Updated

David Carlson was fishing with a pal when a bearded man in shorts popped out of the woods and introduced himself. “Daniel” said he was the caretaker of a vacant cabin next to Carlson’s home in upstate Sparrowbush, N.Y. Carlson, a carpenter, befriended the stranger, giving him odd jobs in exchange for fresh eggs and his wife’s homemade bread.

While drinking beer beside a bonfire one night, “Daniel” suddenly confided that his real first name was Norris — and that he was wanted for having sex with a 14-year-old girl in Ramapo, N.Y. He grumbled that the charges were unfair because the girl had consented.

“That little bitch,” Carlson played along, but he was alarmed.

The confession set off a chain of events that terrified the rural mountainside community and led to not one, but three bungled attempts by law enforcement to arrest the fugitive.
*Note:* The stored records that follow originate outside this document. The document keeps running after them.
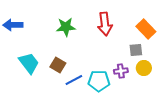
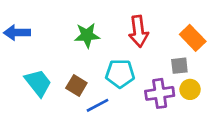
purple cross: (121, 71) -> (160, 93), size x1.5
cyan pentagon: (99, 81) -> (120, 74), moved

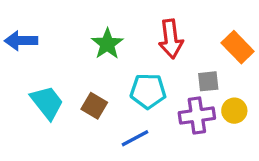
green star: (87, 35) -> (107, 44), turned -30
gray square: (179, 66) -> (208, 81), moved
blue line: (98, 105) -> (135, 138), moved

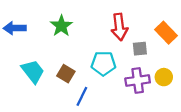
green star: (107, 44) -> (61, 26), moved
gray square: (208, 81) -> (140, 49), moved
blue line: (135, 138) -> (82, 96), moved, turned -36

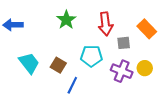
green star: (61, 26) -> (66, 20), moved
purple cross: (138, 80) -> (122, 71), turned 30

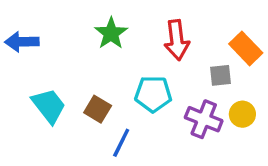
gray square: (124, 43) -> (221, 75), moved

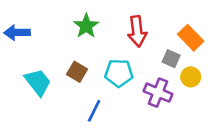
gray square: (221, 75) -> (171, 59), turned 30
brown square: (98, 109) -> (77, 72), moved
yellow circle: (242, 114) -> (191, 77), moved

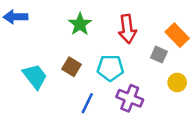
blue arrow: (17, 33) -> (16, 17), moved
yellow circle: (191, 77) -> (177, 82), moved
purple cross: (158, 93) -> (130, 98), moved

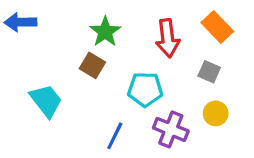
orange rectangle: (177, 35) -> (217, 27), moved
brown square: (71, 67) -> (92, 65), moved
yellow circle: (177, 82) -> (216, 113), moved

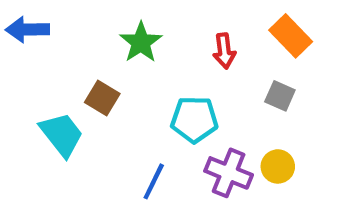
red arrow: (168, 38) -> (224, 51), size x0.7
brown square: (92, 65) -> (102, 98), moved
yellow circle: (216, 113) -> (278, 166), moved

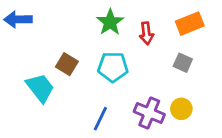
orange rectangle: (291, 36) -> (190, 24), turned -68
green star: (141, 42) -> (110, 22), moved
cyan pentagon: (194, 119) -> (113, 67), moved

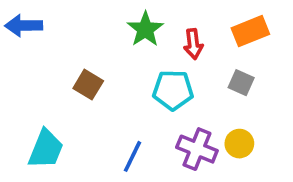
cyan pentagon: (113, 67) -> (173, 90), moved
cyan trapezoid: (40, 88) -> (46, 149), moved, turned 60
It ended with Carlson blasting Norris Acosta Sanchez, a 35-year-old CUNY graduate, in the face with a 12-gauge shotgun.

The District Attorney called it vigilante justice, saying Carlson “chose to take the law into his own hands,” killing an unarmed man without provocation. Carlson says he was fighting for his life. In a dangerous bind, he tried to help catch a desperate criminal after cops let him escape.

“He was threatening me,” Carlson told a 911 operator after the killing. “The guy you were chasing yesterday.”